Entitled “Revenue Growth Lowest in More Than a Decade for Not-For-Profit Hospitals in 2010, According to Preliminary Median Data,” the report finds that “median revenue growth experienced a sharp decline from 6.5 percent in 2009 to 4.2 percent in 2010, the rating agency reported.”
“Management at not-for-profit rated hospitals reduced expense growth to a median of 4.4 percent, but Moody’s says more cuts in expenses will be difficult in the future as hospitals face pressure from all payers, leading to limited revenue growth. Balance sheets improved as median cash on hand increased to 164 days in 2010, from 150 days in 2009.”
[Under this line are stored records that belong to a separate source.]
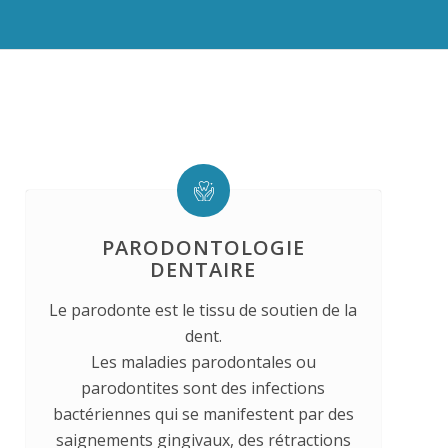
PARODONTOLOGIE
DENTAIRE
Le parodonte est le tissu de soutien de la
dent.
Les maladies parodontales ou
parodontites sont des infections
bactériennes qui se manifestent par des
saignements gingivaux, des rétractions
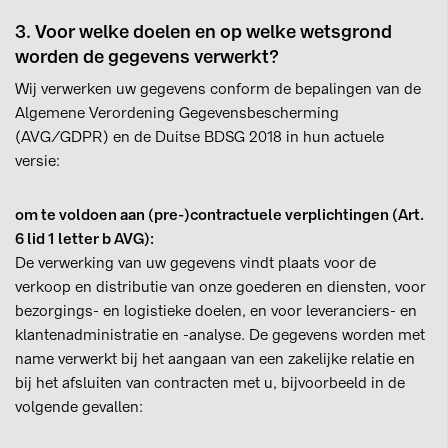
3. Voor welke doelen en op welke wetsgrond
worden de gegevens verwerkt?
Wij verwerken uw gegevens conform de bepalingen van de
Algemene Verordening Gegevensbescherming
(AVG/GDPR) en de Duitse BDSG 2018 in hun actuele
versie:
om te voldoen aan (pre-)contractuele verplichtingen (Art.
6 lid 1 letter b AVG):
De verwerking van uw gegevens vindt plaats voor de
verkoop en distributie van onze goederen en diensten, voor
bezorgings- en logistieke doelen, en voor leveranciers- en
klantenadministratie en -analyse. De gegevens worden met
name verwerkt bij het aangaan van een zakelijke relatie en
bij het afsluiten van contracten met u, bijvoorbeeld in de
volgende gevallen:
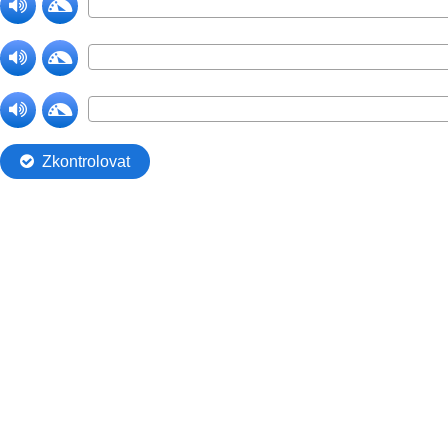
Zkontrolovat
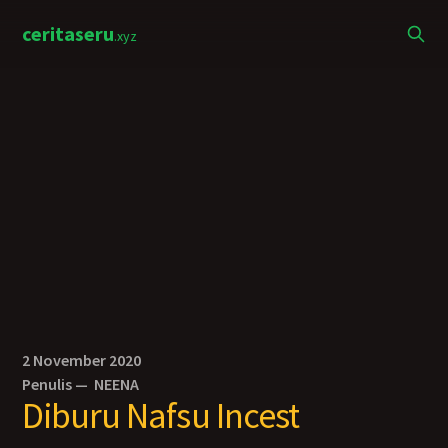
ceritaseru
.xyz
2 November 2020
Penulis —
NEENA
Diburu Nafsu Incest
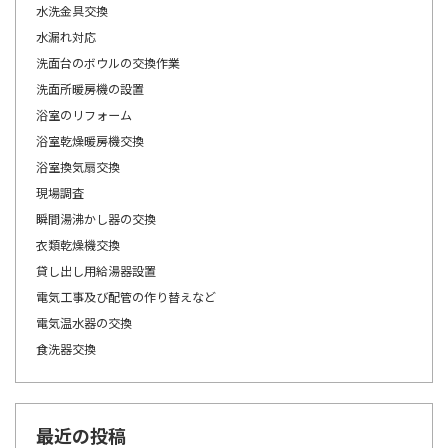
水洗金具交換
水漏れ対応
洗面台のボウルの交換作業
洗面所暖房機の設置
浴室のリフォーム
浴室乾燥暖房機交換
浴室換気扇交換
現場調査
瞬間湯沸かし器の交換
衣類乾燥機交換
貸し出し用給湯器設置
電気工事及び配管の作り替えなど
電気温水器の交換
食洗器交換
最近の投稿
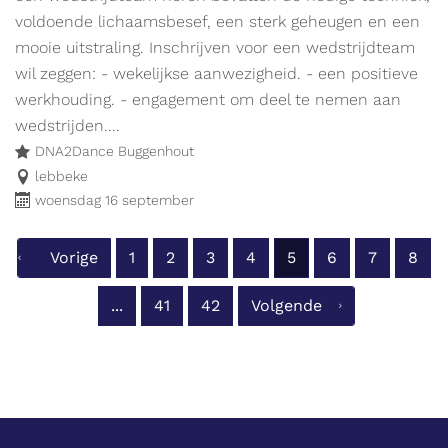
en
evenement.
voldoende lichaamsbesef, een sterk geheugen en een
ik
mooie uitstraling. Inschrijven voor een wedstrijdteam
wijs
wil zeggen: - wekelijkse aanwezigheid. - een positieve
de
werkhouding. - engagement om deel te nemen aan
weg
wedstrijden....
naar
DNA2Dance Buggenhout
leuke
lebbeke
woensdag 16 september
activiteiten
voor
kinderen.
Vorige
1
2
3
4
5
6
7
8
Meer
...
41
42
Volgende
info
op
www.vliegjemee.be!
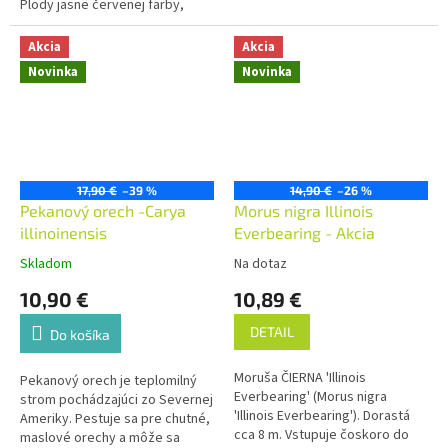
Plody jasne červenej farby,
dekoratívne žlté plody.
šťavnaté. Jedna z najnovších
odrôd. Vyniká vysokými úrodami
Akcia
Akcia
stredne veľkých plodov veľmi
Novinka
Novinka
dobrej chuti a rezistenciou proti
americkej múčnatke egreša.
Odroda je veľmi plodné,
samoopelivá. . Obsahujú vitamín
A, B, C, E omega 3 a omega 6
mastné kyseliny.
17,90 €
–39 %
14,90 €
–26 %
Pekanový orech -Carya
Morus nigra Illinois
illinoinensis
Everbearing - Akcia
Skladom
Na dotaz
10,90 €
10,89 €
DETAIL
Do košíka
Moruša ČIERNA 'Illinois
Pekanový orech je teplomilný
Everbearing' (Morus nigra
strom pochádzajúci zo Severnej
'Illinois Everbearing').
Dorastá
Ameriky. Pestuje sa pre chutné,
cca 8 m. Vstupuje čoskoro do
maslové orechy a môže sa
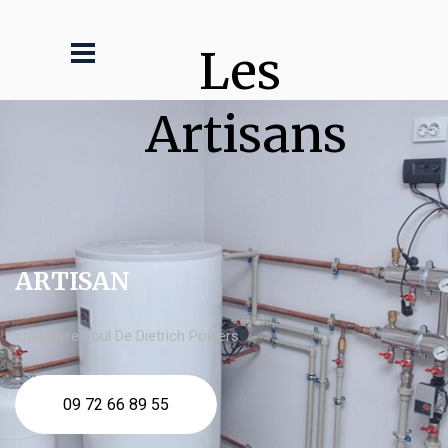
Les 
Artisans
ARTISAN
chaudière fioul De Dietrich Poitiers
09 72 66 89 55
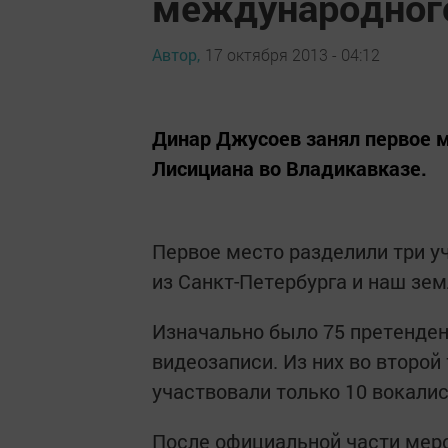
международного
Автор,
17 октября 2013 - 04:12
Динар Джусоев занял первое м
Лисициана во Владикавказе.
Первое место разделили три у
из Санкт-Петербурга и наш зе
Изначально было 75 претенден
видеозаписи. Из них во второй
участвовали только 10 вокалис
После официальной части меро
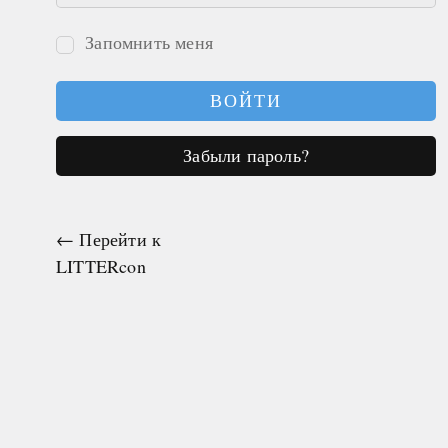
Запомнить меня
Войти
Забыли пароль?
← Перейти к
LITTERcon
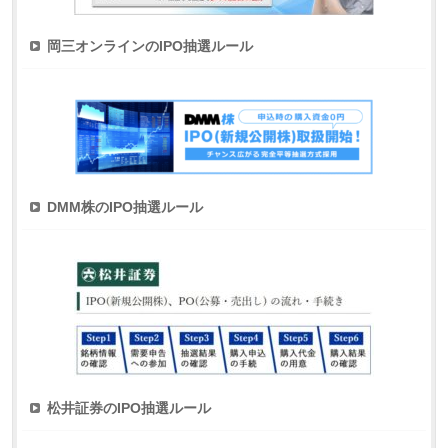
岡三オンラインのIPO抽選ルール
DMM株のIPO抽選ルール
松井証券のIPO抽選ルール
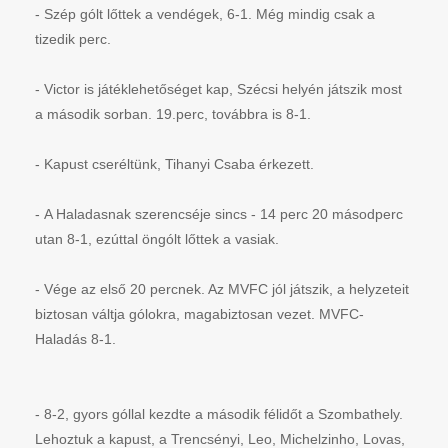
- Szép gólt lőttek a vendégek, 6-1. Még mindig csak a
tizedik perc.
- Victor is játéklehetőséget kap, Szécsi helyén játszik most
a második sorban. 19.perc, továbbra is 8-1.
- Kapust cseréltünk, Tihanyi Csaba érkezett.
- A Haladasnak szerencséje sincs - 14 perc 20 másodperc
utan 8-1, ezúttal öngólt lőttek a vasiak.
- Vége az első 20 percnek. Az MVFC jól játszik, a helyzeteit
biztosan váltja gólokra, magabiztosan vezet. MVFC-
Haladás 8-1.
- 8-2, gyors góllal kezdte a második félidőt a Szombathely.
Lehoztuk a kapust, a Trencsényi, Leo, Michelzinho, Lovas,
Separately, Moody’s announced rating volatility slowed in the first quarter, according to a report entitled “U.S. Not-For-Profit Healthcare Quarterly Ratings Monitor: Rating Volatility Lessened in First Quarter 2011.” Eleven rated not-for-profit hospitals were downgraded or upgraded, the lowest quarterly total in more than 10 years. “Moody’s anticipates downgrades to continue outpacing upgrades throughout 2011 as hospitals continue struggling to achieve strong revenue growth due to mounting reimbursement pressures,” the article says.